Garden trends - yellow is having a come-back
People are often wary and even snobbish about yellow flowers. Yet from primroses and daffodils heralding spring to heleniums radiating autumn sun, it’s one of the most joyful colours to use in your planting.
And yellow appears to be rising in popularity with designers – it was certainly very present at this year’s RHS Chelsea Flower Show. Pale yellow Aquilegia chrysantha and lemony lupins alongside soft pinks, created a pastel palette in the Stitchers’ Garden, and there were creamy yellow Iris sibirica ‘Gull’s Wing’ and golden buttercups amongst the green textural foliage in Sarah Eberle’s garden.
If you’re tentative, try hints of this pretty hue amongst green leaves to create a fresh, calm feel. In early summer Tellima grandiflora and Digitalis lutea look great in part-shade planting. For a sunnier spot, Sisyrinchium striatum with its spires of pale yellow flowers, soft yellow daisy-like Anthemis tinctoria 'Sauce Hollandaise', Achillea ‘Credo’ and Phlomis russeliana with whorls of pale yellow flowers, all look wonderful with hazy blues of nepeta and perovskia.
Yellow roses can also be the prettiest. I love the palest yellow of Rosa ‘Vanessa Bell,’ and the gorgeous single R. ‘Tottering by Gently.’ There are some fabulous climbers such as R. ‘The Pilgrim’, and the adorable early flowering rambler R. banksiae ‘Lutea.’

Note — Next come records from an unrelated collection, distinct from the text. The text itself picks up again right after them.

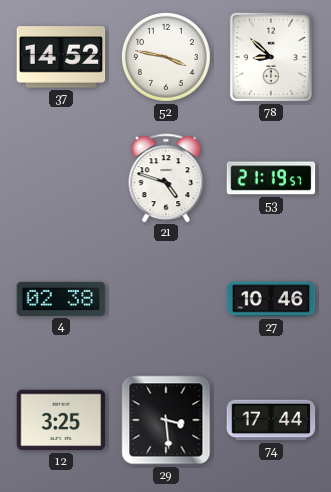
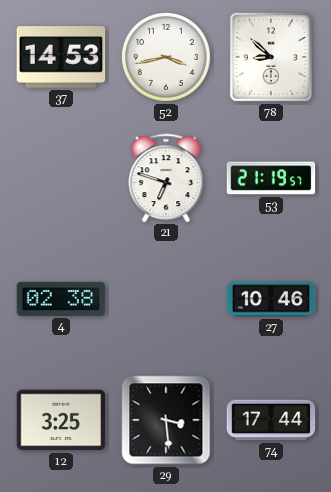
37: 14:52 -> 14:53
52: 3:47 -> 3:43
21: 4:48 -> 6:48
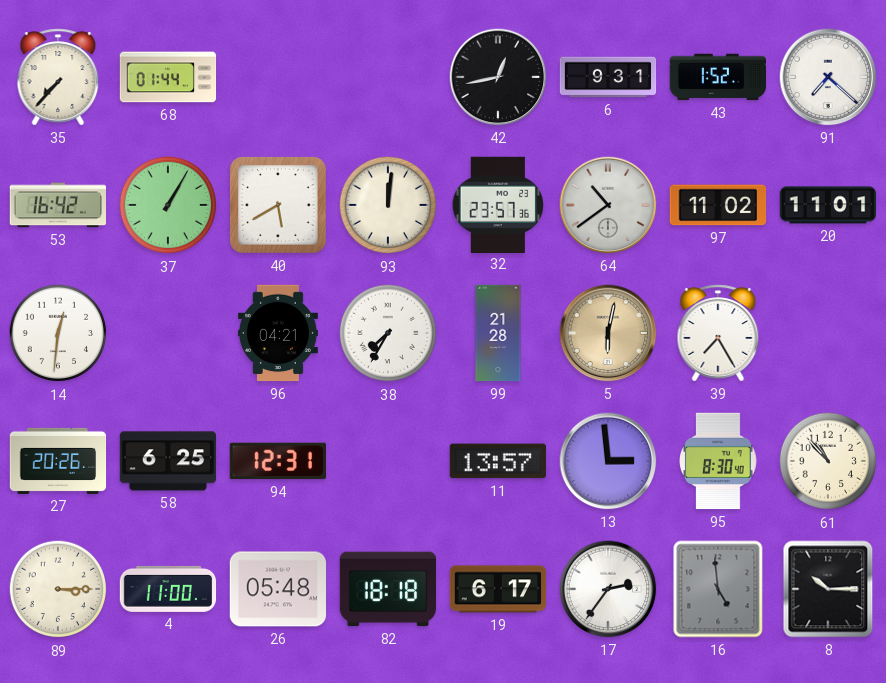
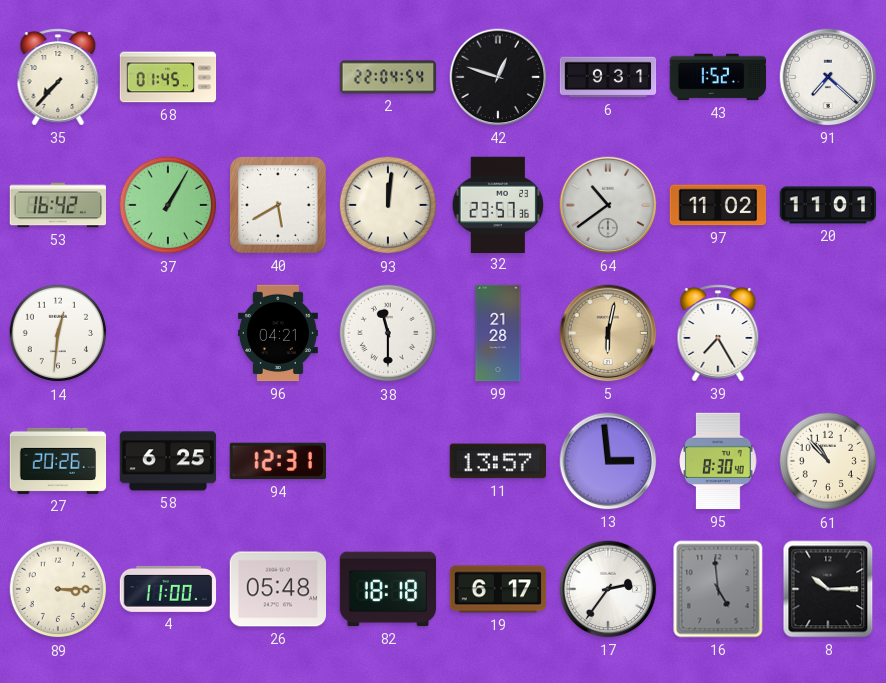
68: 01:44 -> 01:45
2: none -> 22:04
42: 12:43 -> 12:48
38: 7:35 -> 11:30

While softer yellows work well in high summer, the more mellow late summer light flatters the golden yellows of heleniums, which range from the bright yellow of H. ‘Goldene Jugend’, H. ‘The Bishop’ and Inula helenium with its fine needle like petals to more bronze yellow H. ‘Wyndley’. Likewise golden Rudbeckia 'Goldsturm' with cone-shaped, blackish-brown centres is a classic for late summer, or for height try R. 'Herbstsonne'. Weave ornamental grasses through these tall golden daisies or team with other late flowerers such as dark red persicarias, echinacea and purple asters.
So, if you’ve shied away from yellow, perhaps now’s the time to embrace this sunny hue.